Haha, alors là on remonte très très loin ! J’ai toujours voulu être comédien, j’ai chanté à la Croix de Bois, puis j’ai toujours aimé le spectacle. Et dès mon plus jeune âge, j’ai voulu être acteur, voilà. J’ai eu la chance de réaliser ce que j’avais envie de faire depuis l’âge de dix ans.
- Et qu’est-ce que vous avez suivi comme cursus ?
Eh bien j’ai passé mon BAC, j’ai fait deux cours privés, Jean-Laurent Cochet et un autre qui était un petit cours, puis je suis rentré au Centre de la Rue Blanche, l’ENSATT (Ecole Supérieure des Arts et Techniques du Théâtre).
- J’ai vu que vous aviez fait du théâtre, mais je n’ai pas trouvé beaucoup de renseignements, vous pouvez nous en dire plus ?
J’ai fait beaucoup, beaucoup de théâtre. Les 20 premières années de ma carrière, j’ai fait du théâtre. J’ai été le fils de Bernard Blier, le fils de Jean Piat, j’ai fait des pièces plus de cinq cent fois (deux saisons), Le Préféré, Le Nombril, L’Histoire du chevalier Des Grieux et de Manon Lescaut avec Robert Hossein, La Vieille Dame avec Jean Mercure au Théâtre de la Ville.
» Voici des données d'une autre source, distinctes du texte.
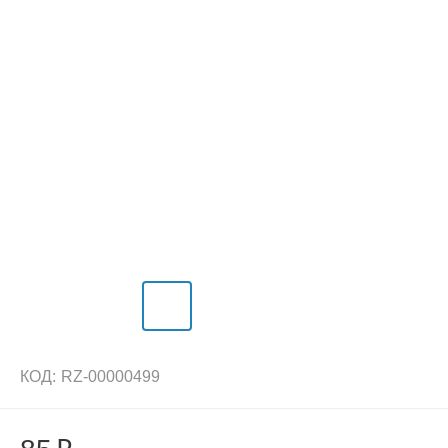
КОД:
RZ-00000499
Toutes les pièces que j’ai jouées, je les ai jouées au moins une saison, c'est-à-dire au moins deux cent fois, et les plus importantes cinq cent fois.
- Ah oui, quand même !
Un peu de télévision, j’ai fait des séries du style de Médecins de Nuit, Joséphine de Beauharnais, Le temps des As, Les Faucheurs de marguerites. Voilà, pas mal de télévision, un tout petit peu de cinéma.
- Dans quoi avez-vous joué ?
J’ai joué dans Croque la vie, avec Bernard Giraudeau et Carole Laure.
- Quel rôle aviez-vous ?
J’étais l’amant de Brigitte Fossey.
- Ok, d’accord. Sinon, votre meilleur souvenir de théâtre ?
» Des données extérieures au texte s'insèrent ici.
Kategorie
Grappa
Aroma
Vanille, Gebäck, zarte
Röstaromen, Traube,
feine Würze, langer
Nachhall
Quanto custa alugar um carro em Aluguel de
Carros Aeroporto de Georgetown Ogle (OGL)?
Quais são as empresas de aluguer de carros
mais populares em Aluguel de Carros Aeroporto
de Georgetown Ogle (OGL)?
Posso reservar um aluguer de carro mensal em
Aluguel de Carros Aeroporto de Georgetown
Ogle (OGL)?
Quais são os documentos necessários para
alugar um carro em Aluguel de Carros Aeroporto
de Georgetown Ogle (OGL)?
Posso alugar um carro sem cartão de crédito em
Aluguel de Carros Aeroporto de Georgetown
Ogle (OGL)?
Mon meilleur souvenir de théâtre ? Dernièrement, j’ai joué Louis XIV à Versailles, pour les Grandes Fêtes Musicales Nocturnes. Il y avait dix-sept mille personnes, trois cent figurants, et moi au milieu, c’était assez génial !
- Géant ça !
Génial oui, c’était un truc assez fort !
- J’en déduis donc que vous jouez encore sur scène ?
Eh bien oui, je viens de faire un spectacle qui s’appelle 300 ans de musique à la Comédie Française, avec donc l’orchestre de la Comédie Française.
- Et actuellement, dans quoi peut-on vous voir ?
Là, dans rien. Je ne fais que de la synchro pour le moment, mais les 300 ans de musique à la Comédie Française c’était le mois dernier. Et je suis ouvert à tout ce que l’on me proposera.
- Qu’est-ce qui vous a amené à vous spécialiser dans la synchro ?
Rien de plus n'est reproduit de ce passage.